Amidst the darkness which overclouds these original settlements, we seem to discern something like special causes to determine both of them. With respect to the Spartan Dorians, we are told that a person named Philonomus betrayed Sparta to them, persuading the sovereign in possession to retire with his people into the habitations of the Ionians, in the north of the peninsula,—and that he received as a recompense for this acceptable service Amyklæ, with the district around it. It is farther stated,—and this important fact there seems no reason to doubt,—that Amyklæ,—though only twenty stadia or two miles and a half distant from Sparta, retained both its independence and its Achæan inhabitants, long after the Dorian emigrants had acquired possession of the latter place, and was only taken by them under the reign of Têleklus, one generation before the first Olympiad.[551] Without presuming to fill up by conjecture incurable gaps in the statements of our authorities, we may from hence reasonably presume that the Dorians were induced to invade, and enabled to acquire, Sparta, by the invitation and assistance of a party in the interior of the country. Again, with respect to the Messenian Dorians, a different, but not less effectual temptation was presented by the alliance of the Arcadians, in the south-western portion of that central region of Peloponnesus. Kresphontês, the Herakleid leader, it is said, espoused the daughter[552] of the Arcadian king, Kypselus, which procured for him the support of a powerful section of Arcadia. His settlement at Stenyklêrus was a considerable distance from the sea, at the north-east corner of Messenia,[553] close to the Arcadian frontier; and it will be seen hereafter that this Arcadian alliance is a constant and material element in the disputes of the Messenian Dorians with Sparta.

We may thus trace a reasonable sequence of events, showing how two bodies of Dorians, having first assisted the Ætolo-Eleians to conquer the Pisatid, and thus finding themselves on the banks of the Alpheius, followed the upward course of that river, the one to settle at Sparta, the other at Stenyklêrus. The historian Ephorus, from whom our scanty fragments of information respecting these early settlements are derived,—it is important to note that he lived in the age immediately succeeding the first foundation of Messênê as a city, the restitution of the long-exiled Messenians, and the amputation of the fertile western half of Laconia, for their benefit, by Epameinondas,—imparts to these proceedings an immediate decisiveness of effect which does not properly belong to them: as if the Spartans had become at once possessed of all Laconia, and the Messenians of all Messenia: Pausanias, too, speaks as if the Arcadians collectively had assisted and allied themselves with Kresphontês. This is the general spirit which pervades his account, though the particular facts in so far as we find any such, do not always harmonize with it. Now we are ignorant of the preëxisting divisions of the country, either east or west of Mount Taygetus, at the time when the Dorians invaded it. But to treat the one and the other as integral kingdoms, handed over at once to two Dorian leaders, is an illusion borrowed from the old legend, from the historicizing fancies of Ephorus, and from the fact that, in the well-known times, this whole territory came to be really united under the Spartan power.

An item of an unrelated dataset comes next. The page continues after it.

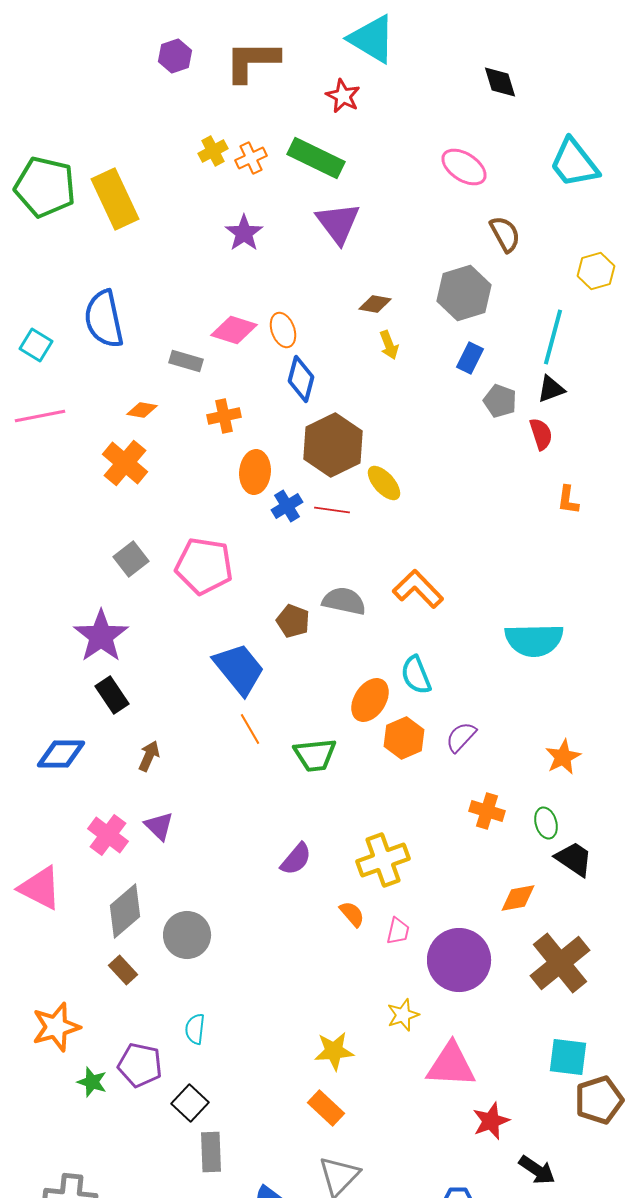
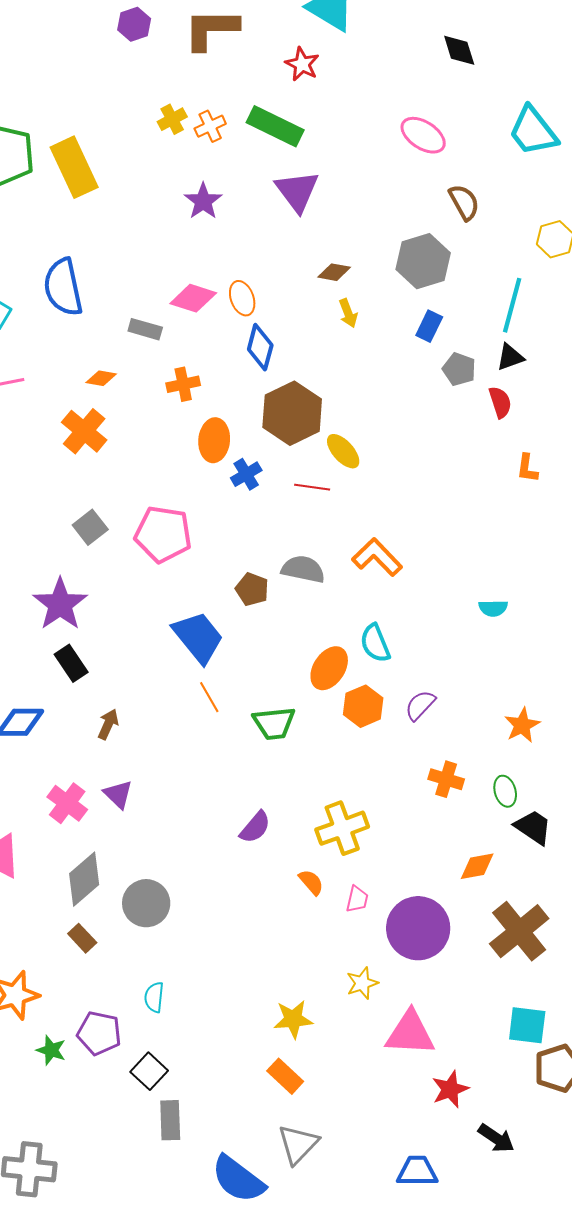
red line: (332, 510) -> (312, 487), moved
cyan semicircle: (534, 640) -> (493, 608), size x0.5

At what date the Dorian settlements at Sparta and Stenyklêrus were effected, we have no means of determining. Yet, that there existed between them in the earliest times a degree of fraternity which did not prevail between Lacedæmon and Argos, we may fairly presume from the common temple, with joint religious sacrifices, of Artemis Limnatis, or Artemis on the Marsh, erected on the confines of Messenia and Laconia.[554] Our first view of the two, at all approaching to distinctness, seems to date from a period about half a century earlier than the first Olympiad (776 B. C.),—about the reign of king Têleklus of the Eurystheneid or Agid line, and the introduction of the Lykurgean discipline. Têleklus stands in the list as the eighth king dating from Eurysthenes. But how many of the seven kings before him are to be considered as real persons,—or how much, out of the brief warlike expeditions ascribed to them, is to be treated as authentic history,—I pretend not to define.

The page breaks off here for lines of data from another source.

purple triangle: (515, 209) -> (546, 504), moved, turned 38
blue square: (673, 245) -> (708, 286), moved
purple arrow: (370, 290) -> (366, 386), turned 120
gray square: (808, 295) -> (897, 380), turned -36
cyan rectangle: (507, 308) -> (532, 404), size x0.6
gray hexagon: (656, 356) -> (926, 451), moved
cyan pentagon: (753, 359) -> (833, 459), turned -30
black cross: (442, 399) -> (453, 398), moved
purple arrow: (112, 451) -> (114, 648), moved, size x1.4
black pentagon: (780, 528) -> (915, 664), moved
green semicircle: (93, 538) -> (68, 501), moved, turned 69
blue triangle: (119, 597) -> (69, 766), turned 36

The earliest determinable event in the internal history of Sparta is the introduction of the Lykurgean discipline; the earliest external events are the conquest of Amyklæ, Pharis, and Geronthræ, effected by king Têleklus, and the first quarrel with the Messenians, in which that prince was slain. When we come to see how deplorably great was the confusion and ignorance which reigned with reference to a matter so preëminently important as Lykurgus and his legislation, we shall not be inclined to think that facts much less important, and belonging to an earlier epoch, can have been handed down upon any good authority. And in like manner, when we learn that Amyklæ, Pharis, and Geronthræ (all south of Sparta, and the first only two and a half miles distant from that city) were independent of the Spartans until the reign of Têleklus, we shall require some decisive testimony before we can believe that a community so small, and so hemmed in as Sparta must then have been, had in earlier times undertaken expeditions against Helos on the sea-coast, against Kleitor on the extreme northern side of Arcadia, against the Kynurians, or against the Argeians. If Helos and Kynuria were conquered by these early kings, it appears that they had to be conquered a second time by kings succeeding Têleklus. It would be more natural that we should hear when and how they conquered the places nearer to them,—Sellasia, or Belemina, the valley of the Œnus, or the upper valley of the Eurotas. But these seem to be assumed as matters of course; the proceedings ascribed to the early Spartan kings are such only as might beseem the palmy days when Sparta was undisputed mistress of all Laconia.

The succession of Messenian kings, beginning with Kresphontês, the Herakleid brother, and continuing from father to son,—Æpytus, Glaukus, Isthnius, Dotadas, Subotas, Phintas, the last being contemporary with Têleklus,—is still less marked by incident than that of the early Spartan kings. It is said that the reign of Kresphontês was troubled, and himself ultimately slain by mutinies among his subjects: Æpytus, then a youth, having escaped into Arcadia, was afterwards restored to the throne by the Arcadians, Spartans, and Argeians.[555] From Æpytus, the Messenian line of kings are stated to have been denominated Æpytids in preference to Herakleids,—which affords another proof of their intimate connection with the Arcadians, since Æpytus was a very ancient name in Arcadian heroic antiquity.[556]